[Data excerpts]
------------------------------------------------------------

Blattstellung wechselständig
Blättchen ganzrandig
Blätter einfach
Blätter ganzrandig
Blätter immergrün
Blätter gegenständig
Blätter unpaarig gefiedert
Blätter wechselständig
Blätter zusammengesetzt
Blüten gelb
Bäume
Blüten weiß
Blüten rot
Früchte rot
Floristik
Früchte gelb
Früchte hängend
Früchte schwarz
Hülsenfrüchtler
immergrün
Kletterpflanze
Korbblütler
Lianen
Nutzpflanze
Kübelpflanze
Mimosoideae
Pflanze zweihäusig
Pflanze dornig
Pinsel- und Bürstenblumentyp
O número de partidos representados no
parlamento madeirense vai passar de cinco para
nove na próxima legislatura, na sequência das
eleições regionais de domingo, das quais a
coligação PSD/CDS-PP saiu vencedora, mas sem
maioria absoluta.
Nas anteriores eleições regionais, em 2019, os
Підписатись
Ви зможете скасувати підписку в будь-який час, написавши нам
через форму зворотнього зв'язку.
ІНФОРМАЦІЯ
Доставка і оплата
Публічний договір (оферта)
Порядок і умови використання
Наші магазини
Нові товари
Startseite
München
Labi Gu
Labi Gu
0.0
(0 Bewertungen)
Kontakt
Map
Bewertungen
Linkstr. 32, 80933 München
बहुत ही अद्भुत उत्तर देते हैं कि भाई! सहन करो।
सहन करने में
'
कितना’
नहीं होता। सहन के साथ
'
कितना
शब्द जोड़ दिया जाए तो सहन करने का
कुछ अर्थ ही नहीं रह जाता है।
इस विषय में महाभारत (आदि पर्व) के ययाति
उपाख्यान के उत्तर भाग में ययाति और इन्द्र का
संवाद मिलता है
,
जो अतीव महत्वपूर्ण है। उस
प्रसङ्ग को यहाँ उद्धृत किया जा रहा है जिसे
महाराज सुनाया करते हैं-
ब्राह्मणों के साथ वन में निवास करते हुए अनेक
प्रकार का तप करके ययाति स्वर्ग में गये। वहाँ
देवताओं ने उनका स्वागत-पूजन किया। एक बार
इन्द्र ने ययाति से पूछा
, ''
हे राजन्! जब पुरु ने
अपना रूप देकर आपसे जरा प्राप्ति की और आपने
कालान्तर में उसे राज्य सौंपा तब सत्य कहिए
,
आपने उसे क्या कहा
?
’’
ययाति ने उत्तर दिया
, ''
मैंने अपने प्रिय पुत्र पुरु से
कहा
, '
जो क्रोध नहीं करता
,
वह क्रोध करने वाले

------------------------------------------------------------

→ **Exercise**
Copy out the records shown above, every one, exactly.

→ **Task solution**
Blattstellung wechselständig
Blättchen ganzrandig
Blätter einfach
Blätter ganzrandig
Blätter immergrün
Blätter gegenständig
Blätter unpaarig gefiedert
Blätter wechselständig
Blätter zusammengesetzt
Blüten gelb
Bäume
Blüten weiß
Blüten rot
Früchte rot
Floristik
Früchte gelb
Früchte hängend
Früchte schwarz
Hülsenfrüchtler
immergrün
Kletterpflanze
Korbblütler
Lianen
Nutzpflanze
Kübelpflanze
Mimosoideae
Pflanze zweihäusig
Pflanze dornig
Pinsel- und Bürstenblumentyp
O número de partidos representados no
parlamento madeirense vai passar de cinco para
nove na próxima legislatura, na sequência das
eleições regionais de domingo, das quais a
coligação PSD/CDS-PP saiu vencedora, mas sem
maioria absoluta.
Nas anteriores eleições regionais, em 2019, os
Підписатись
Ви зможете скасувати підписку в будь-який час, написавши нам
через форму зворотнього зв'язку.
ІНФОРМАЦІЯ
Доставка і оплата
Публічний договір (оферта)
Порядок і умови використання
Наші магазини
Нові товари
Startseite
München
Labi Gu
Labi Gu
0.0
(0 Bewertungen)
Kontakt
Map
Bewertungen
Linkstr. 32, 80933 München
बहुत ही अद्भुत उत्तर देते हैं कि भाई! सहन करो।
सहन करने में
'
कितना’
नहीं होता। सहन के साथ
'
कितना
शब्द जोड़ दिया जाए तो सहन करने का
कुछ अर्थ ही नहीं रह जाता है।
इस विषय में महाभारत (आदि पर्व) के ययाति
उपाख्यान के उत्तर भाग में ययाति और इन्द्र का
संवाद मिलता है
,
जो अतीव महत्वपूर्ण है। उस
प्रसङ्ग को यहाँ उद्धृत किया जा रहा है जिसे
महाराज सुनाया करते हैं-
ब्राह्मणों के साथ वन में निवास करते हुए अनेक
प्रकार का तप करके ययाति स्वर्ग में गये। वहाँ
देवताओं ने उनका स्वागत-पूजन किया। एक बार
इन्द्र ने ययाति से पूछा
, ''
हे राजन्! जब पुरु ने
अपना रूप देकर आपसे जरा प्राप्ति की और आपने
कालान्तर में उसे राज्य सौंपा तब सत्य कहिए
,
आपने उसे क्या कहा
?
’’
ययाति ने उत्तर दिया
, ''
मैंने अपने प्रिय पुत्र पुरु से
कहा
, '
जो क्रोध नहीं करता
,
वह क्रोध करने वाले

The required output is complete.